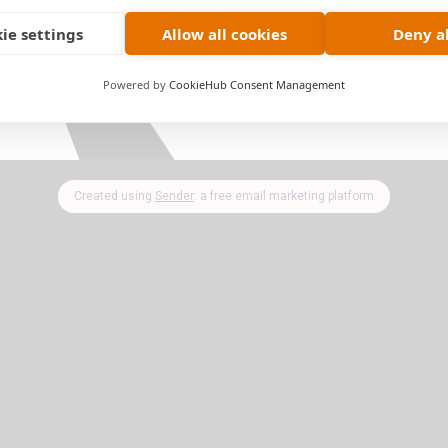
ny party that you're hosting or taking a dish to!
ie settings
Allow all cookies
Deny al
 only.
Upgrade & Subscribe
today and get access to
Powered by
CookieHub Consent Management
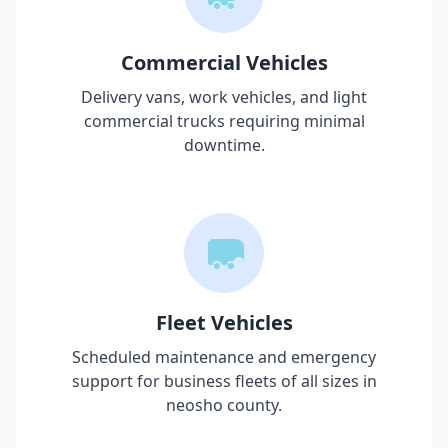
Commercial Vehicles
Delivery vans, work vehicles, and light
commercial trucks requiring minimal
downtime.
Fleet Vehicles
Scheduled maintenance and emergency
support for business fleets of all sizes in
neosho county
.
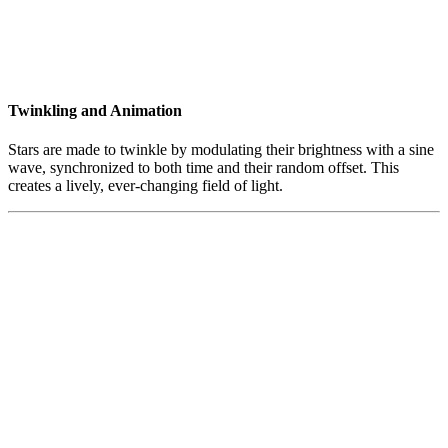
Twinkling and Animation
Stars are made to twinkle by modulating their brightness with a sine
wave, synchronized to both time and their random offset. This
creates a lively, ever-changing field of light.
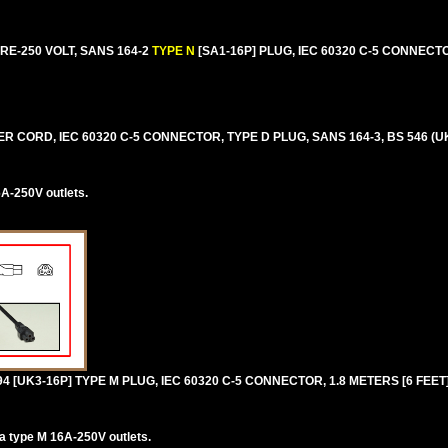
E-250 VOLT, SANS 164-2
TYPE N
[SA1-16P] PLUG, IEC 60320 C-5 CONNECTO
 CORD, IEC 60320 C-5 CONNECTOR, TYPE D PLUG, SANS 164-3, BS 546 (UK
A-250V outlets.
94 [UK3-16P] TYPE M PLUG, IEC 60320 C-5 CONNECTOR, 1.8 METERS [6 FEET]
ca type M 16A-250V outlets.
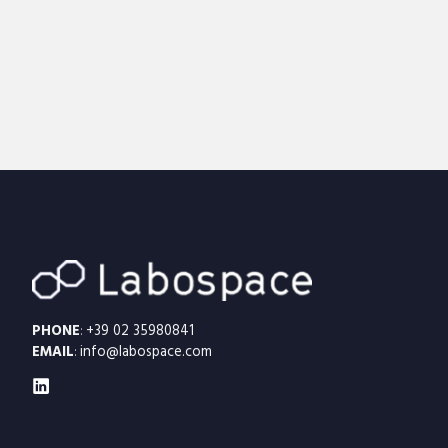
PHONE
:
+39 02 35980841
EMAIL
:
info@labospace.com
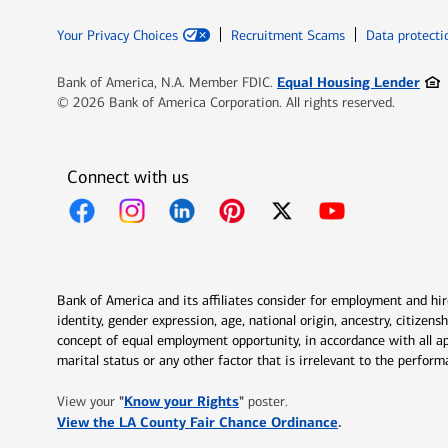
Your Privacy Choices
Recruitment Scams
Data protecti
Ope
Equal Housing Lender
Bank of America, N.A. Member FDIC.
© 2026 Bank of America Corporation. All rights reserved.
Connect with us
Opens in new window
Opens in new window
Opens in new window
Opens in new window
Opens in new 
Bank of America and its affiliates consider for employment and hire 
identity, gender expression, age, national origin, ancestry, citizen
concept of equal employment opportunity, in accordance with all ap
marital status or any other factor that is irrelevant to the perfo
Opens in new window
"
Know your Rights
"
View your
poster.
Opens in new w
View the LA County Fair Chance Ordinance
.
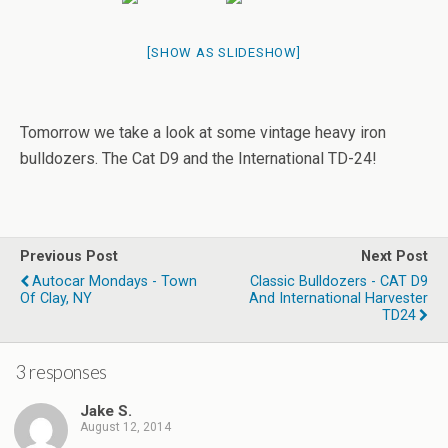
[SHOW AS SLIDESHOW]
Tomorrow we take a look at some vintage heavy iron
bulldozers. The Cat D9 and the International TD-24!
Previous Post
Next Post
Autocar Mondays - Town
Classic Bulldozers - CAT D9
Of Clay, NY
And International Harvester
TD24
3 responses
Jake S.
August 12, 2014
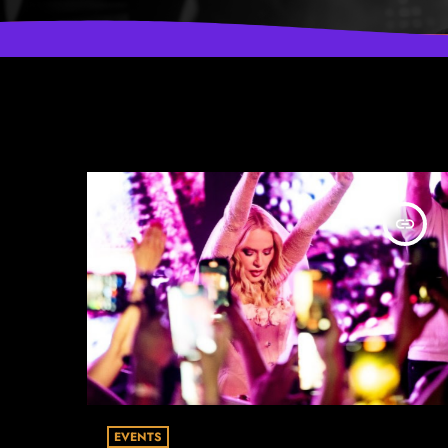
insert_link
EVENTS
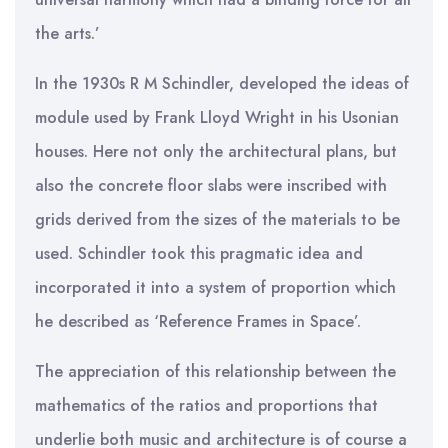
the arts.’
In the 1930s R M Schindler, developed the ideas of
module used by Frank Lloyd Wright in his Usonian
houses. Here not only the architectural plans, but
also the concrete floor slabs were inscribed with
grids derived from the sizes of the materials to be
used. Schindler took this pragmatic idea and
incorporated it into a system of proportion which
he described as ‘Reference Frames in Space’.
The appreciation of this relationship between the
mathematics of the ratios and proportions that
underlie both music and architecture is of course a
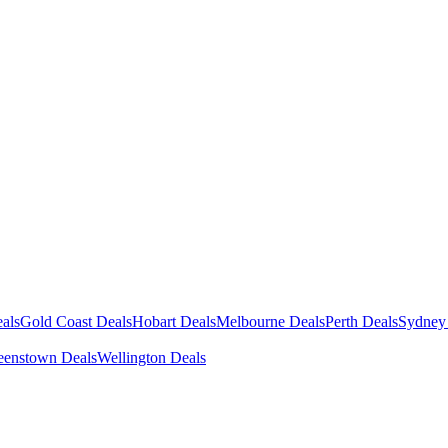
als
Gold Coast Deals
Hobart Deals
Melbourne Deals
Perth Deals
Sydney
enstown Deals
Wellington Deals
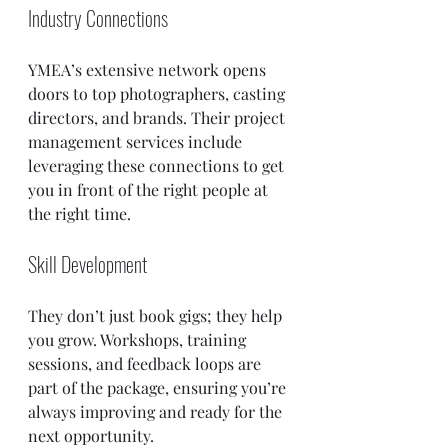
Industry Connections
YMEA’s extensive network opens 
doors to top photographers, casting 
directors, and brands. Their project 
management services include 
leveraging these connections to get 
you in front of the right people at 
the right time.
Skill Development
They don’t just book gigs; they help 
you grow. Workshops, training 
sessions, and feedback loops are 
part of the package, ensuring you’re 
always improving and ready for the 
next opportunity.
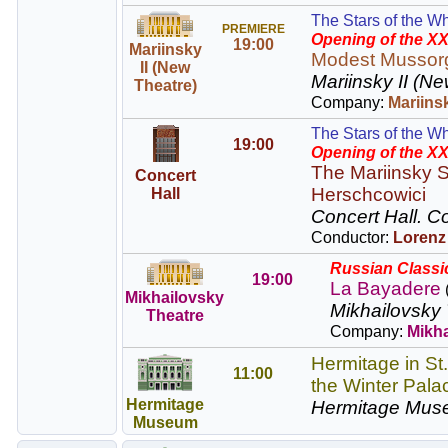
The Stars of the Wh
PREMIERE
Opening of the XX
19:00
Mariinsky
Modest Mussor
II (New
Mariinsky II (Ne
Theatre)
Company:
Mariins
The Stars of the Wh
19:00
Opening of the XX
The Mariinsky S
Concert
Herschcowici
Hall
Concert Hall.
Co
Conductor:
Lorenz
Russian Classic
19:00
La Bayadere
Mikhailovsky
Mikhailovsky 
Theatre
Company:
Mikha
Hermitage in St
11:00
the Winter Pala
Hermitage
Hermitage Mus
Museum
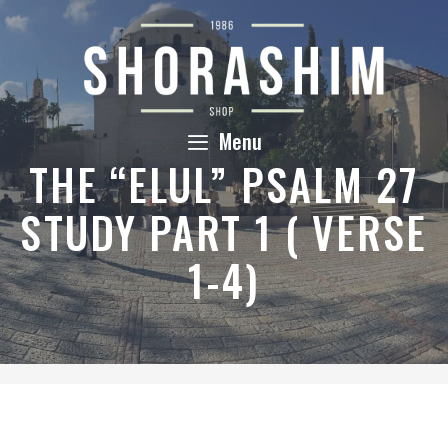
Skip
to
content
Menu
THE “ELUL” PSALM 27
STUDY PART 1 ( VERSE
1-4)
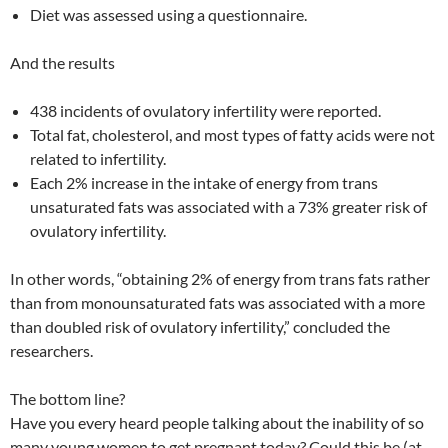
Diet was assessed using a questionnaire.
And the results
438 incidents of ovulatory infertility were reported.
Total fat, cholesterol, and most types of fatty acids were not
related to infertility.
Each 2% increase in the intake of energy from trans
unsaturated fats was associated with a 73% greater risk of
ovulatory infertility.
In other words, “obtaining 2% of energy from trans fats rather
than from monounsaturated fats was associated with a more
than doubled risk of ovulatory infertility,” concluded the
researchers.
The bottom line?
Have you every heard people talking about the inability of so
many young women to get pregnant today? Could this be (at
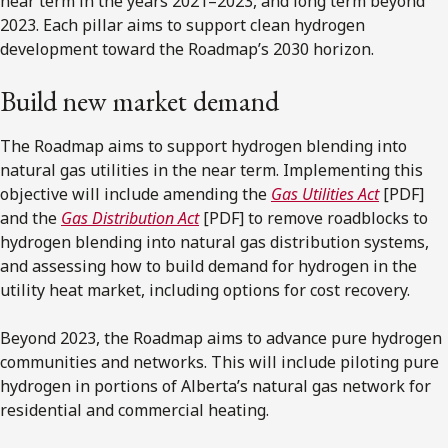
near term in the years 2021–2023, and long term beyond
2023. Each pillar aims to support clean hydrogen
development toward the Roadmap’s 2030 horizon.
Build new market demand
The Roadmap aims to support hydrogen blending into
natural gas utilities in the near term. Implementing this
objective will include amending the
Gas Utilities Act
[PDF]
and the
Gas Distribution Act
[PDF] to remove roadblocks to
hydrogen blending into natural gas distribution systems,
and assessing how to build demand for hydrogen in the
utility heat market, including options for cost recovery.
Beyond 2023, the Roadmap aims to advance pure hydrogen
communities and networks. This will include piloting pure
hydrogen in portions of Alberta’s natural gas network for
residential and commercial heating.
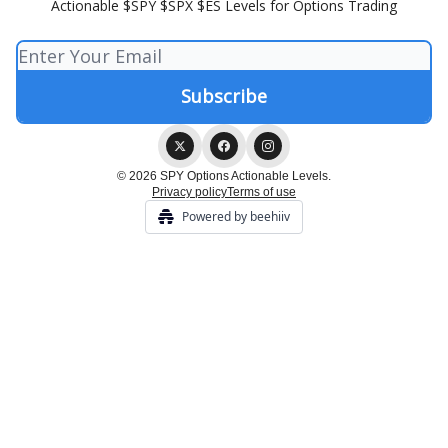
Actionable $SPY $SPX $ES Levels for Options Trading
© 2026 SPY Options Actionable Levels.
Privacy policy
Terms of use
Powered by beehiiv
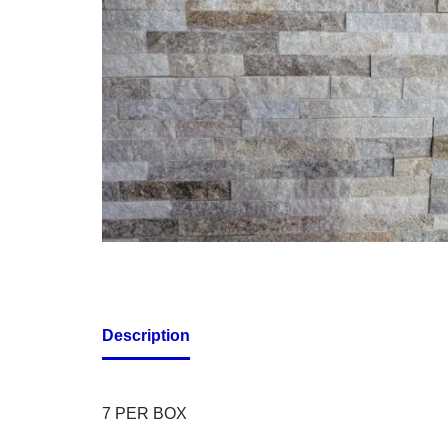
Description
7 PER BOX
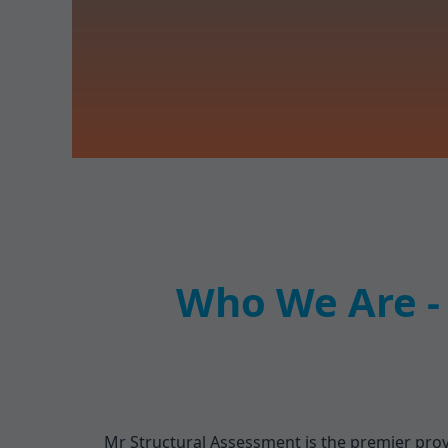
Who We Are - 
Mr Structural Assessment is the premier provi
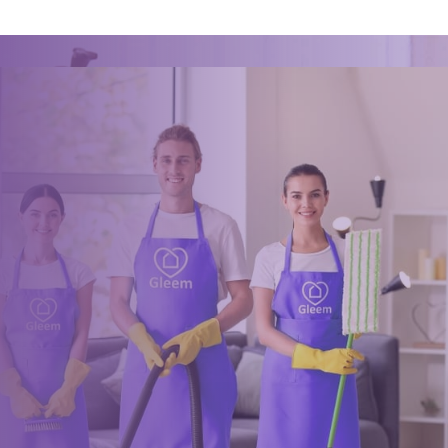
Ready for an amazing
clean?
Book online, Call us or Email us now to unlock your free time:
Book Now
0117 325 2772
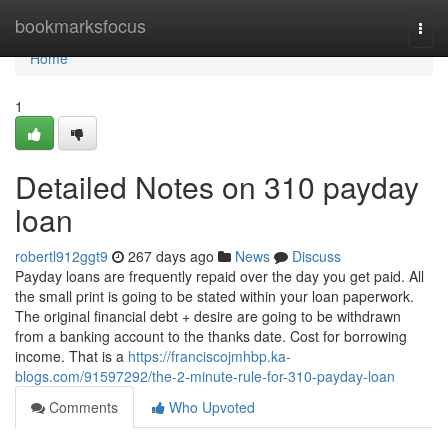
Home
bookmarksfocus
Togg
navi
Home
1
Detailed Notes on 310 payday
loan
robertl912ggt9
267 days ago
News
Discuss
Payday loans are frequently repaid over the day you get paid. All
the small print is going to be stated within your loan paperwork.
The original financial debt + desire are going to be withdrawn
from a banking account to the thanks date. Cost for borrowing
income. That is a
https://franciscojmhbp.ka-
blogs.com/91597292/the-2-minute-rule-for-310-payday-loan
Comments
Who Upvoted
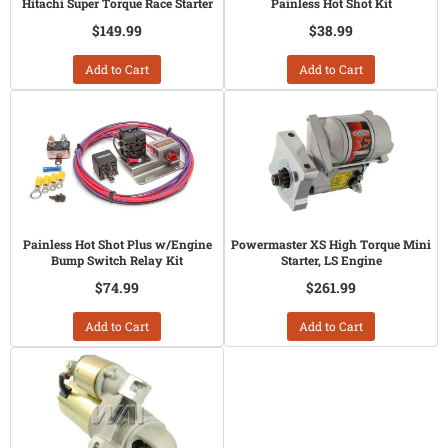
Hitachi Super Torque Race Starter
Painless Hot Shot Kit
$149.99
$38.99
Add to Cart
Add to Cart
Painless Hot Shot Plus w/Engine
Powermaster XS High Torque Mini
Bump Switch Relay Kit
Starter, LS Engine
$74.99
$261.99
Add to Cart
Add to Cart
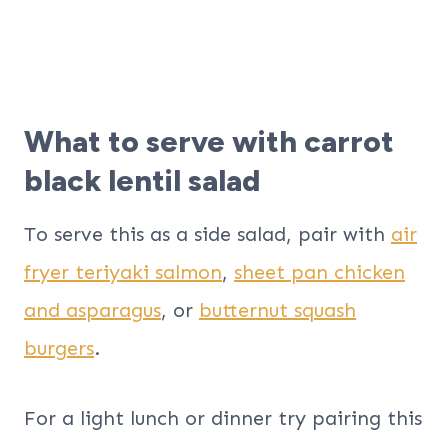
What to serve with carrot
black lentil salad
To serve this as a side salad, pair with
air
fryer teriyaki salmon
,
sheet pan chicken
and asparagus
, or
butternut squash
burgers
.
For a light lunch or dinner try pairing this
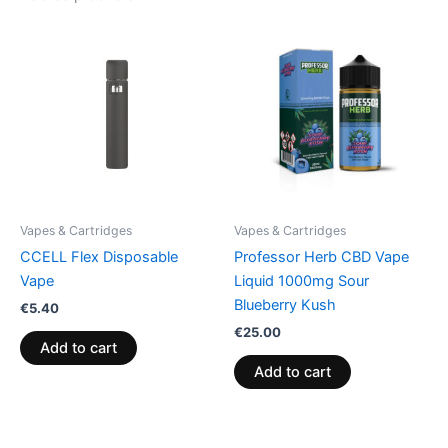
Vapes & Cartridges
Vapes & Cartridges
CCELL Flex Disposable
Professor Herb CBD Vape
Vape
Liquid 1000mg Sour
Blueberry Kush
€
5.40
€
25.00
Add to cart
Add to cart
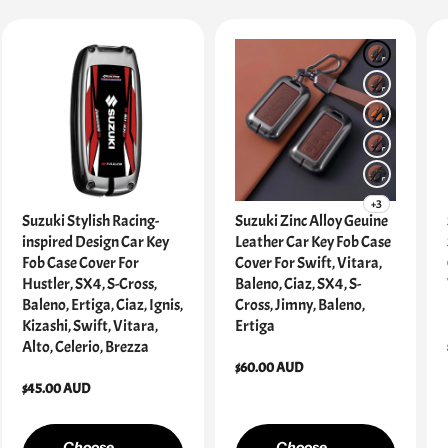
+3
Suzuki Stylish Racing-
Suzuki Zinc Alloy Geuine
inspired Design Car Key
Leather Car Key Fob Case
Fob Case Cover For
Cover For Swift, Vitara,
Hustler, SX4, S-Cross,
Baleno, Ciaz, SX4, S-
Baleno, Ertiga, Ciaz, Ignis,
Cross, Jimny, Baleno,
Kizashi, Swift, Vitara,
Ertiga
Alto, Celerio, Brezza
Regular
$60.00 AUD
Regular
$45.00 AUD
price
price
Choose
Choose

☆ ☆ ☆ ☆

▶ Instructions for the task
When a line of the data holds the string "risk", pick it out and copy it.

▶ Response area
unsaturated fats was associated with a 73% greater risk of
than doubled risk of ovulatory infertility,” concluded the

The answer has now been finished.